Mersey Gateway backers have hailed the Government’s announcement that the project has been given planning approval as “fantastic news”.
Planning approval was signed off yesterday by transport secretary Philip Hammond and local government Secretary Eric Pickles. It effectively gives the green light for the project team to begin the procurement process in earnest during 2011.
Government approval and the publication of the planning inspector’s report comes almost 18 months after a public inquiry was held into the project. The approval of the seven different planning applications, legal orders and listed building consents considered as part of the public inquiry covers the plans for the new bridge, the main tolling plaza and the surrounding approach roads on both sides of the river.

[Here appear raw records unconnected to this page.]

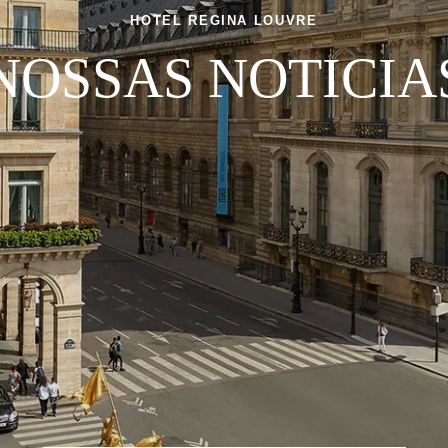
HOTEL REGINA LOUVRE
NOSSAS NOTICIA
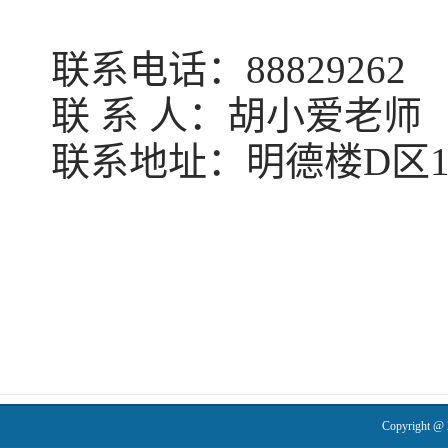
联系电话：
8882926
联
系
人：胡
小爱
老师
联系地址：明德楼
D区1
Copyrigh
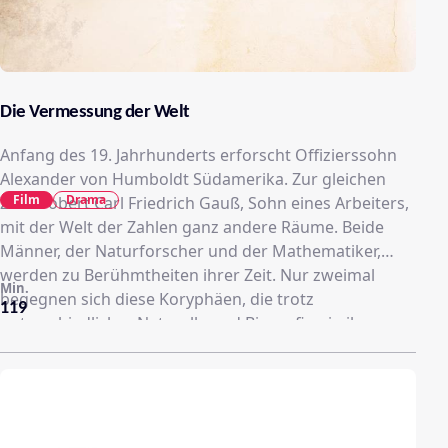
Die Vermessung der Welt
Anfang des 19. Jahrhunderts erforscht Offizierssohn
Alexander von Humboldt Südamerika. Zur gleichen
Film
Drama
Zeit erobert Carl Friedrich Gauß, Sohn eines Arbeiters,
mit der Welt der Zahlen ganz andere Räume. Beide
Männer, der Naturforscher und der Mathematiker,
werden zu Berühmtheiten ihrer Zeit. Nur zweimal
Min.
begegnen sich diese Koryphäen, die trotz
119
unterschiedlicher Naturelle und Biografien in ihrer
Entdeckungslust, ihrer Weltfremdheit und
Überheblichkeit, aber auch in ihrer erlebten
Einsamkeit Gemeinsamkeiten haben.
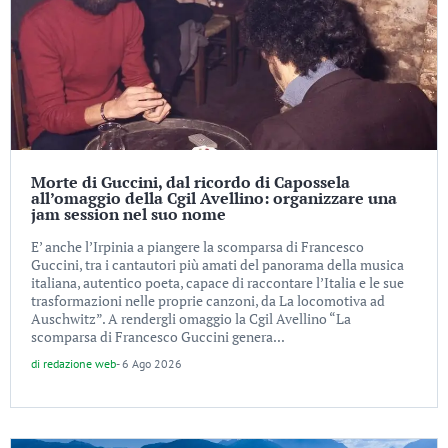
Morte di Guccini, dal ricordo di Capossela
all’omaggio della Cgil Avellino: organizzare una
jam session nel suo nome
E’ anche l’Irpinia a piangere la scomparsa di Francesco
Guccini, tra i cantautori più amati del panorama della musica
italiana, autentico poeta, capace di raccontare l’Italia e le sue
trasformazioni nelle proprie canzoni, da La locomotiva ad
Auschwitz”. A rendergli omaggio la Cgil Avellino “La
scomparsa di Francesco Guccini genera...
di
redazione web
-
6 Ago 2026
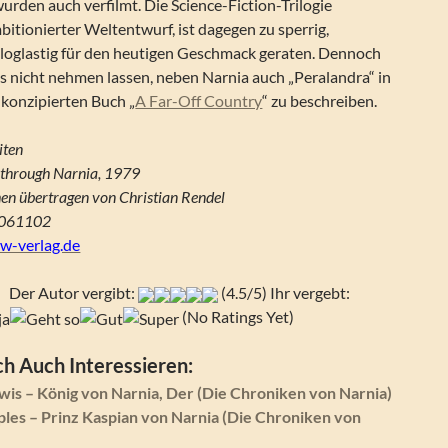
urden auch verfilmt. Die Science-Fiction-Trilogie
mbitionierter Weltentwurf, ist dagegen zu sperrig,
aloglastig für den heutigen Geschmack geraten. Dennoch
s nicht nehmen lassen, neben Narnia auch „Peralandra“ in
konzipierten Buch „
A Far-Off Country
“ zu beschreiben.
iten
de through Narnia, 1979
en übertragen von Christian Rendel
5061102
w-verlag.de
Der Autor vergibt:
(4.5/5) Ihr vergebt:
(No Ratings Yet)
h Auch Interessieren:
ewis – König von Narnia, Der (Die Chroniken von Narnia)
aples – Prinz Kaspian von Narnia (Die Chroniken von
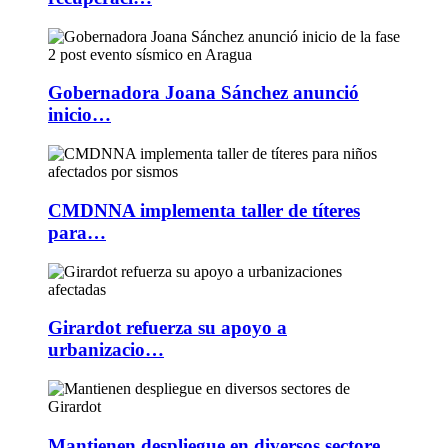
Gobernadora Joana Sánchez anunció
inicio…
CMDNNA implementa taller de títeres
para…
Girardot refuerza su apoyo a
urbanizacio…
Mantienen despliegue en diversos sectore…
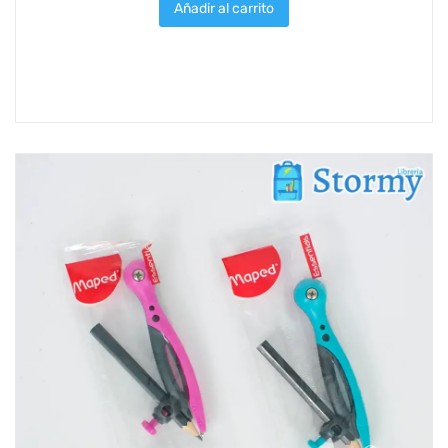
Añadir al carrito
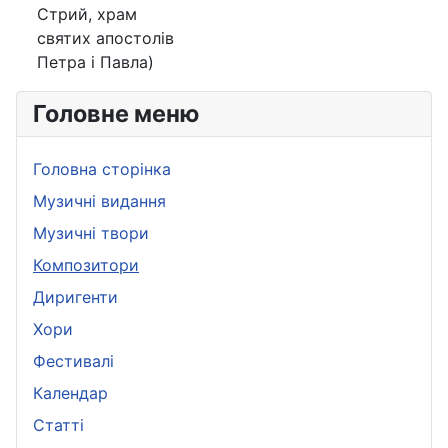
Стрий, храм
святих апостолів
Петра і Павла)
Головне меню
Головна сторінка
Музичні видання
Музичні твори
Композитори
Диригенти
Хори
Фестивалі
Календар
Статті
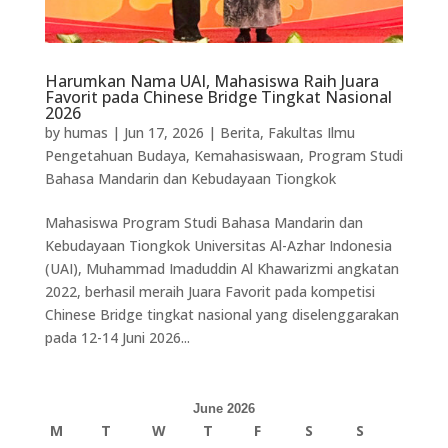
Harumkan Nama UAI, Mahasiswa Raih Juara
Favorit pada Chinese Bridge Tingkat Nasional
2026
by
humas
|
Jun 17, 2026
|
Berita
,
Fakultas Ilmu
Pengetahuan Budaya
,
Kemahasiswaan
,
Program Studi
Bahasa Mandarin dan Kebudayaan Tiongkok
Mahasiswa Program Studi Bahasa Mandarin dan
Kebudayaan Tiongkok Universitas Al-Azhar Indonesia
(UAI), Muhammad Imaduddin Al Khawarizmi angkatan
2022, berhasil meraih Juara Favorit pada kompetisi
Chinese Bridge tingkat nasional yang diselenggarakan
pada 12-14 Juni 2026...
June 2026
M
T
W
T
F
S
S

It also covers the powers needed to charge tolls on the new bridge and set out proposed road user charges on the Silver Jubilee Bridge, as well as authorising compulsory purchase activity along the route.
Government funding for the project was confirmed in October’s Comprehensive Spending Review. The project team is now in detailed discussions with Department for Transport officials to identify the most cost-effective way for the Government to provide ongoing assistance to supplement the income that tolls will bring in.
The centrepiece of the Mersey Gateway Project is a new six-lane toll bridge over the Mersey between the towns of Runcorn and Widnes. It is anticipated that construction work will start within two years, and that the new bridge will take around three years to complete.